### Your task
Only the lines from the start of the data through the line with "Полное руководство по" belong in the copy. Restate them word for word, minus the pictures.

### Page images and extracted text
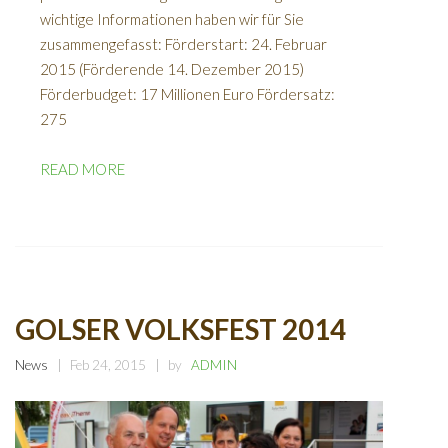
wichtige Informationen haben wir für Sie
zusammengefasst: Förderstart: 24. Februar
2015 (Förderende 14. Dezember 2015)
Förderbudget: 17 Millionen Euro Fördersatz:
275
READ MORE
GOLSER VOLKSFEST 2014
News
Feb 24, 2015
by
ADMIN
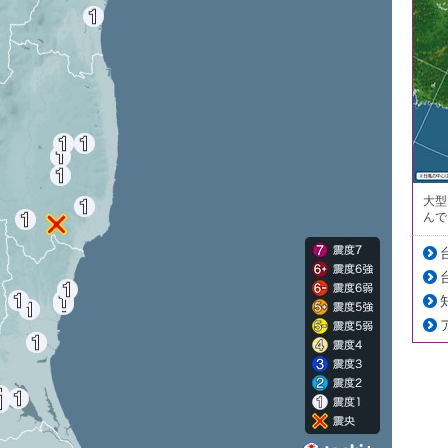
大型
んで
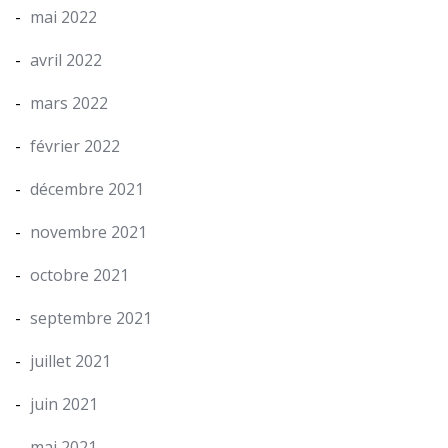
mai 2022
avril 2022
mars 2022
février 2022
décembre 2021
novembre 2021
octobre 2021
septembre 2021
juillet 2021
juin 2021
mai 2021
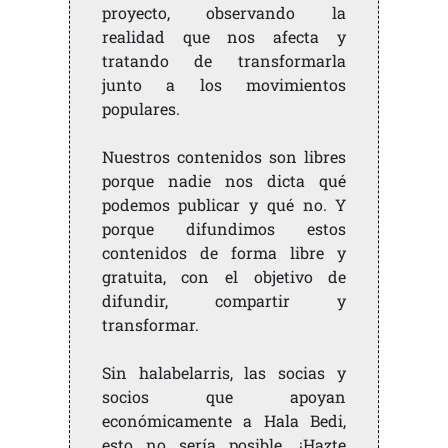
proyecto, observando la
realidad que nos afecta y
tratando de transformarla
junto a los movimientos
populares.
Nuestros contenidos son libres
porque nadie nos dicta qué
podemos publicar y qué no. Y
porque difundimos estos
contenidos de forma libre y
gratuita, con el objetivo de
difundir, compartir y
transformar.
Sin halabelarris, las socias y
socios que apoyan
económicamente a Hala Bedi,
esto no sería posible. ¡Hazte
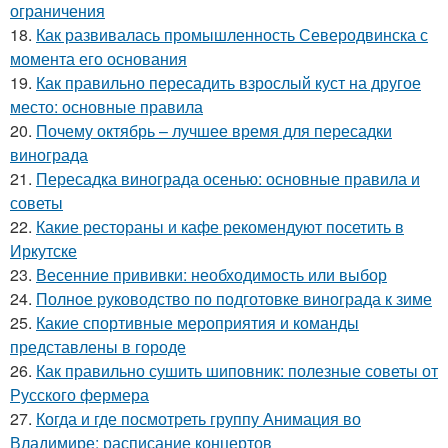
ограничения
18.
Как развивалась промышленность Северодвинска с
момента его основания
19.
Как правильно пересадить взрослый куст на другое
место: основные правила
20.
Почему октябрь – лучшее время для пересадки
винограда
21.
Пересадка винограда осенью: основные правила и
советы
22.
Какие рестораны и кафе рекомендуют посетить в
Иркутске
23.
Весенние прививки: необходимость или выбор
24.
Полное руководство по подготовке винограда к зиме
25.
Какие спортивные мероприятия и команды
представлены в городе
26.
Как правильно сушить шиповник: полезные советы от
Русского фермера
27.
Когда и где посмотреть группу Анимация во
Владимире: расписание концертов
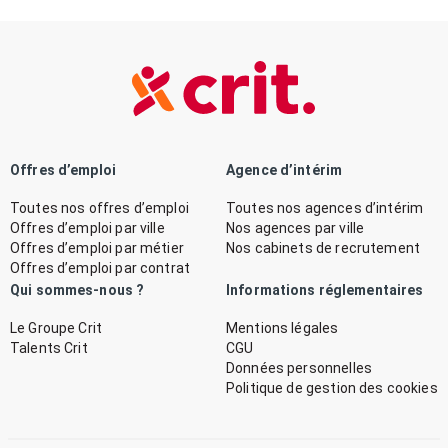
Offres d’emploi
Agence d’intérim
Toutes nos offres d’emploi
Toutes nos agences d’intérim
Offres d’emploi par ville
Nos agences par ville
Offres d’emploi par métier
Nos cabinets de recrutement
Offres d’emploi par contrat
Qui sommes-nous ?
Informations réglementaires
Le Groupe Crit
Mentions légales
Talents Crit
CGU
Données personnelles
Politique de gestion des cookies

### Solution to the problem
wichtige Informationen haben wir für Sie
zusammengefasst: Förderstart: 24. Februar
2015 (Förderende 14. Dezember 2015)
Förderbudget: 17 Millionen Euro Fördersatz:
275
READ MORE
GOLSER VOLKSFEST 2014
News
Feb 24, 2015
by
ADMIN
大型
んで
mai 2022
avril 2022
mars 2022
février 2022
décembre 2021
novembre 2021
octobre 2021
septembre 2021
juillet 2021
juin 2021
mai 2021
proyecto, observando la
realidad que nos afecta y
tratando de transformarla
junto a los movimientos
populares.
Nuestros contenidos son libres
porque nadie nos dicta qué
podemos publicar y qué no. Y
porque difundimos estos
contenidos de forma libre y
gratuita, con el objetivo de
difundir, compartir y
transformar.
Sin halabelarris, las socias y
socios que apoyan
económicamente a Hala Bedi,
esto no sería posible. ¡Hazte
ограничения
18.
Как развивалась промышленность Северодвинска с
момента его основания
19.
Как правильно пересадить взрослый куст на другое
место: основные правила
20.
Почему октябрь – лучшее время для пересадки
винограда
21.
Пересадка винограда осенью: основные правила и
советы
22.
Какие рестораны и кафе рекомендуют посетить в
Иркутске
23.
Весенние прививки: необходимость или выбор
24.
Полное руководство по подготовке винограда к зиме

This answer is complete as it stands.